最近は、信託会社等が「暦年贈与信託」等の商品を販売していますので、非課税の認定を確実にしたい場合は、相談することも一つの方法です。

 

③贈与契約書を作成する
贈与契約書の作成義務はありませんが、当事者間の意思確認や証拠書類として残りますので作成することをお勧めします。

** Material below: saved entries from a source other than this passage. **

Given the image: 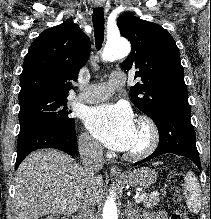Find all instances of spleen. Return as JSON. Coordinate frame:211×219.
Returning <instances> with one entry per match:
<instances>
[{
    "instance_id": "obj_1",
    "label": "spleen",
    "mask_w": 211,
    "mask_h": 219,
    "mask_svg": "<svg viewBox=\"0 0 211 219\" xmlns=\"http://www.w3.org/2000/svg\"><path fill=\"white\" fill-rule=\"evenodd\" d=\"M153 165H157V163ZM184 189L189 211L198 214L202 205V195L198 179L193 172L186 174Z\"/></svg>"
}]
</instances>
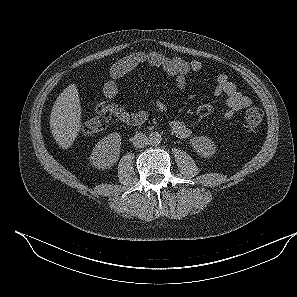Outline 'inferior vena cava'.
Listing matches in <instances>:
<instances>
[{"instance_id":"602c4592","label":"inferior vena cava","mask_w":297,"mask_h":297,"mask_svg":"<svg viewBox=\"0 0 297 297\" xmlns=\"http://www.w3.org/2000/svg\"><path fill=\"white\" fill-rule=\"evenodd\" d=\"M148 142L147 135L142 132H137L132 138L133 146L137 148L144 147Z\"/></svg>"}]
</instances>
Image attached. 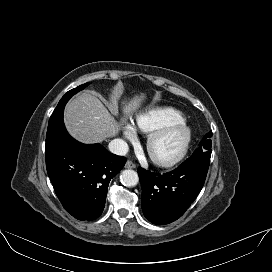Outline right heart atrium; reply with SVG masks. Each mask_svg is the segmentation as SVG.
Masks as SVG:
<instances>
[{
	"label": "right heart atrium",
	"mask_w": 272,
	"mask_h": 272,
	"mask_svg": "<svg viewBox=\"0 0 272 272\" xmlns=\"http://www.w3.org/2000/svg\"><path fill=\"white\" fill-rule=\"evenodd\" d=\"M124 135L126 138L133 140L136 138V132L133 127L131 126H125L124 128Z\"/></svg>",
	"instance_id": "d8ad5b80"
}]
</instances>
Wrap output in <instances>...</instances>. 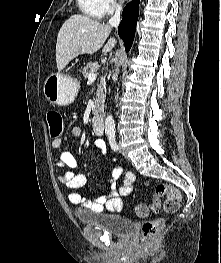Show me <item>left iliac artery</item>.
<instances>
[{"label": "left iliac artery", "mask_w": 221, "mask_h": 263, "mask_svg": "<svg viewBox=\"0 0 221 263\" xmlns=\"http://www.w3.org/2000/svg\"><path fill=\"white\" fill-rule=\"evenodd\" d=\"M108 139H109V144H110L111 148L114 151H117L118 145L116 143L115 134H113V133L108 134Z\"/></svg>", "instance_id": "left-iliac-artery-1"}]
</instances>
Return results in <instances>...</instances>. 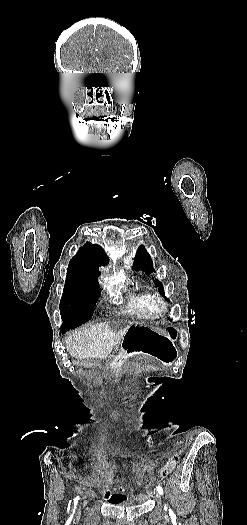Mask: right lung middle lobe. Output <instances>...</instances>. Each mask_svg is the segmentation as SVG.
Masks as SVG:
<instances>
[{"label": "right lung middle lobe", "mask_w": 247, "mask_h": 525, "mask_svg": "<svg viewBox=\"0 0 247 525\" xmlns=\"http://www.w3.org/2000/svg\"><path fill=\"white\" fill-rule=\"evenodd\" d=\"M97 275L67 272L65 287L60 300L61 327L75 328L93 315L100 294Z\"/></svg>", "instance_id": "dd1d6c3e"}]
</instances>
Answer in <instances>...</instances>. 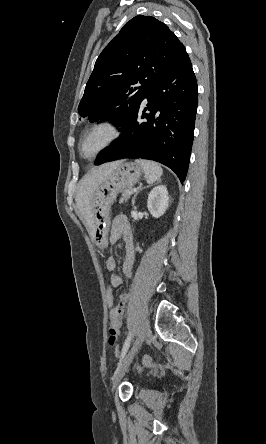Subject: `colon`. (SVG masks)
<instances>
[{"mask_svg": "<svg viewBox=\"0 0 266 444\" xmlns=\"http://www.w3.org/2000/svg\"><path fill=\"white\" fill-rule=\"evenodd\" d=\"M114 302H115V297H114V292L111 286H109L106 290V304L109 308H114ZM119 353V349L118 347H115V354ZM142 362L144 365L146 366H150V367H154L156 364L153 361L152 358H150L149 356H144L142 359Z\"/></svg>", "mask_w": 266, "mask_h": 444, "instance_id": "5ec220e1", "label": "colon"}]
</instances>
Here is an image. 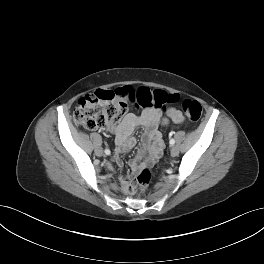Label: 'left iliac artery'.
Returning <instances> with one entry per match:
<instances>
[{"instance_id": "1", "label": "left iliac artery", "mask_w": 264, "mask_h": 264, "mask_svg": "<svg viewBox=\"0 0 264 264\" xmlns=\"http://www.w3.org/2000/svg\"><path fill=\"white\" fill-rule=\"evenodd\" d=\"M169 143H170L171 145H174V144H175V140H174V139H170Z\"/></svg>"}]
</instances>
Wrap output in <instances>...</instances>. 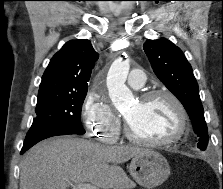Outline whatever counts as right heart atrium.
I'll return each mask as SVG.
<instances>
[{
  "mask_svg": "<svg viewBox=\"0 0 223 189\" xmlns=\"http://www.w3.org/2000/svg\"><path fill=\"white\" fill-rule=\"evenodd\" d=\"M82 118L86 128L98 140L112 143L120 129V118L108 101L101 95L90 92L82 106Z\"/></svg>",
  "mask_w": 223,
  "mask_h": 189,
  "instance_id": "d8ad5b80",
  "label": "right heart atrium"
}]
</instances>
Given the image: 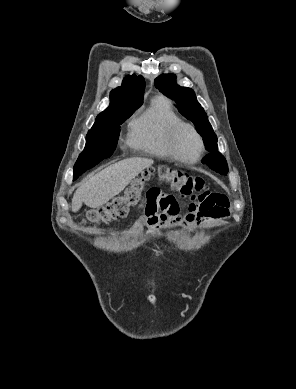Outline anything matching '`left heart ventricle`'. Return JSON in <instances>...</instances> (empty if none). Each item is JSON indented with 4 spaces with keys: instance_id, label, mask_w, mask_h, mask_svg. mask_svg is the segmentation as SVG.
<instances>
[{
    "instance_id": "left-heart-ventricle-1",
    "label": "left heart ventricle",
    "mask_w": 296,
    "mask_h": 389,
    "mask_svg": "<svg viewBox=\"0 0 296 389\" xmlns=\"http://www.w3.org/2000/svg\"><path fill=\"white\" fill-rule=\"evenodd\" d=\"M179 154L185 159H194L198 153V141L191 131L183 129L177 138Z\"/></svg>"
}]
</instances>
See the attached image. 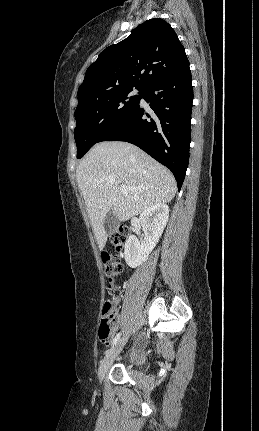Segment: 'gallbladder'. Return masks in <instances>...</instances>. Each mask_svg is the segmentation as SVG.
I'll use <instances>...</instances> for the list:
<instances>
[{
  "mask_svg": "<svg viewBox=\"0 0 259 431\" xmlns=\"http://www.w3.org/2000/svg\"><path fill=\"white\" fill-rule=\"evenodd\" d=\"M119 223H120V221H119L118 217L116 216V214H114L112 211L109 212V214L107 215V217L103 223V228H104V231L106 232V234L112 235L116 231Z\"/></svg>",
  "mask_w": 259,
  "mask_h": 431,
  "instance_id": "obj_1",
  "label": "gallbladder"
}]
</instances>
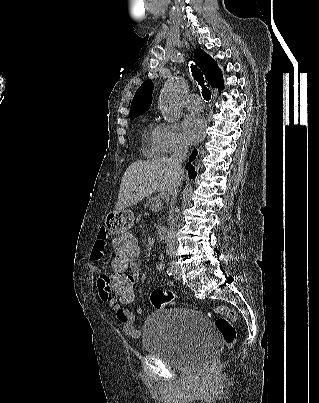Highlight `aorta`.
Here are the masks:
<instances>
[{
  "instance_id": "762f6f07",
  "label": "aorta",
  "mask_w": 319,
  "mask_h": 403,
  "mask_svg": "<svg viewBox=\"0 0 319 403\" xmlns=\"http://www.w3.org/2000/svg\"><path fill=\"white\" fill-rule=\"evenodd\" d=\"M186 88L183 78H175L165 83L159 98V108L166 121L175 123L182 115V98Z\"/></svg>"
}]
</instances>
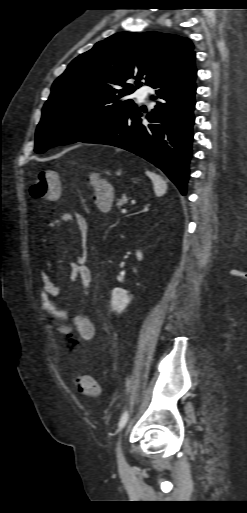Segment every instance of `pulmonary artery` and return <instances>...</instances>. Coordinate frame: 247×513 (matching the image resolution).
<instances>
[{
  "instance_id": "pulmonary-artery-1",
  "label": "pulmonary artery",
  "mask_w": 247,
  "mask_h": 513,
  "mask_svg": "<svg viewBox=\"0 0 247 513\" xmlns=\"http://www.w3.org/2000/svg\"><path fill=\"white\" fill-rule=\"evenodd\" d=\"M148 93H149V88L147 86H141L135 92V94L139 100H144L145 97L148 95Z\"/></svg>"
}]
</instances>
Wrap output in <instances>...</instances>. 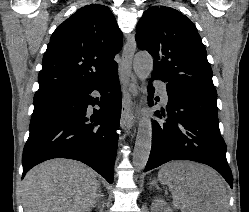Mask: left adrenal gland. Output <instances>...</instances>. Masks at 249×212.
I'll return each instance as SVG.
<instances>
[{
  "label": "left adrenal gland",
  "instance_id": "1",
  "mask_svg": "<svg viewBox=\"0 0 249 212\" xmlns=\"http://www.w3.org/2000/svg\"><path fill=\"white\" fill-rule=\"evenodd\" d=\"M151 186H155L156 190H159V188L157 186V182H155V180H152Z\"/></svg>",
  "mask_w": 249,
  "mask_h": 212
}]
</instances>
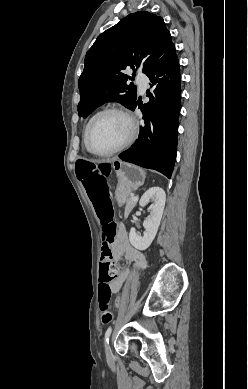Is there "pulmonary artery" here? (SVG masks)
Segmentation results:
<instances>
[{"label":"pulmonary artery","mask_w":248,"mask_h":389,"mask_svg":"<svg viewBox=\"0 0 248 389\" xmlns=\"http://www.w3.org/2000/svg\"><path fill=\"white\" fill-rule=\"evenodd\" d=\"M136 81L139 84L140 90L142 92L146 89V87H147V85L149 83V79H148V77L146 75H138L137 78H136Z\"/></svg>","instance_id":"1"}]
</instances>
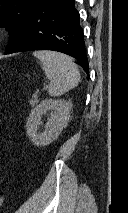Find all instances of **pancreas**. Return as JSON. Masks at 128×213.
<instances>
[{
	"label": "pancreas",
	"instance_id": "pancreas-1",
	"mask_svg": "<svg viewBox=\"0 0 128 213\" xmlns=\"http://www.w3.org/2000/svg\"><path fill=\"white\" fill-rule=\"evenodd\" d=\"M38 102L39 100L37 99V97H32V99L29 100V106L34 107Z\"/></svg>",
	"mask_w": 128,
	"mask_h": 213
}]
</instances>
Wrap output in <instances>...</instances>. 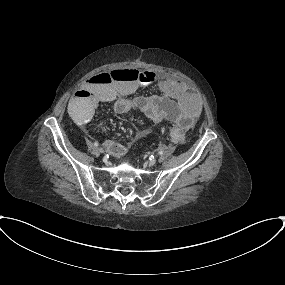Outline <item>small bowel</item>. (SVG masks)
Segmentation results:
<instances>
[{
    "instance_id": "c3829d8e",
    "label": "small bowel",
    "mask_w": 285,
    "mask_h": 285,
    "mask_svg": "<svg viewBox=\"0 0 285 285\" xmlns=\"http://www.w3.org/2000/svg\"><path fill=\"white\" fill-rule=\"evenodd\" d=\"M124 70L127 69L117 68L97 73L84 87L78 89L68 102V112L72 119L79 125H85L92 119L100 102L112 103L113 110L118 114L137 109L156 124H161L164 120L172 122L173 127L170 129L172 141L177 144L184 143L185 132L194 125L201 113L199 101L191 89L182 79L175 76H156L153 72L145 70L140 71L142 75L152 73L153 80L128 82L114 77V73ZM102 75L110 79V83H105ZM149 84H155L159 93L130 97L137 89ZM141 138L142 134L137 132L132 140L138 141ZM103 144L117 157L124 155L128 150L127 144L111 139H106Z\"/></svg>"
}]
</instances>
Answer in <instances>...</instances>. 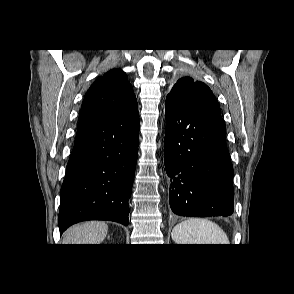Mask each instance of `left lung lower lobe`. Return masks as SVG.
I'll list each match as a JSON object with an SVG mask.
<instances>
[{
	"mask_svg": "<svg viewBox=\"0 0 294 294\" xmlns=\"http://www.w3.org/2000/svg\"><path fill=\"white\" fill-rule=\"evenodd\" d=\"M165 113L171 210L180 216L231 215L233 167L221 110H190L166 99Z\"/></svg>",
	"mask_w": 294,
	"mask_h": 294,
	"instance_id": "1",
	"label": "left lung lower lobe"
}]
</instances>
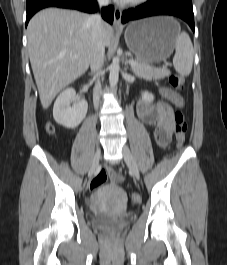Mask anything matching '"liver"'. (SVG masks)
I'll return each instance as SVG.
<instances>
[{"label":"liver","mask_w":227,"mask_h":265,"mask_svg":"<svg viewBox=\"0 0 227 265\" xmlns=\"http://www.w3.org/2000/svg\"><path fill=\"white\" fill-rule=\"evenodd\" d=\"M89 17L78 11L49 8L34 15L28 24L27 48L44 109L89 67ZM102 33L105 45L109 46L113 29L106 22L102 24Z\"/></svg>","instance_id":"obj_1"}]
</instances>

また、自分の口座から相手の口座に振り込むなどして、贈与の事実を明確にします。贈与を受けた者は、自己の通帳・印鑑は自分で保管するようにします。

 

④基礎控除額(110万円)を超える贈与をして贈与税を支払う
基礎控除額をわずかに超える贈与額の範囲で贈与税を支払い、贈与の事実を税務署に
認識してもらい、後々のトラブルを防ぐ。

 

⑤孫への贈与などを活用する
贈与対象者を孫とすれば、相続税の課税を一度免れることができます。

 

Q,暦年課税贈与の活用でどれくらい節税できるのか

例を挙げて節税効果を確認してみましょう。

<例題の前提条件>
< 父親の財産1億円を相続した母親が死亡(※)し、相続人が子供1人の場合
※母親が10年後に死亡したと仮定>

●相続税対策をしない場合

相続税額=10,000万円―3,600万円(基礎控除)×30%-700万円=1,220万円

 

●暦年贈与等の対策をした場合

(例題1)暦年贈与課税110万円を10年間贈与した場合
・相続財産=10000万円―1100万円=8900万円
・相続税額=8900万円―3600万円×30%-700万円=890万円
・節税効果=1220万円―890万円=330万円

 

(例題2)贈与税を支払い、年300万円の贈与を受ける
・相続財産=10000万円―3000万円=7000万円
・相続税額=7000万円―3600万円×20%-200万円=480万円
・贈与税額=((300万円-110万円)×15%-10万円)×10年≒190万円
・課税総額=相続税額+贈与税額=480万円+190万円=670万円
・節税効果=1220万円―670万円=550万円

この事例1と2の場合は、節税効果は大きなものになりますが、相続人が配偶者+複数の子供等の事例の場合は、配偶者特例等の適用で節税効果が大きく異なりますので注意が必要です。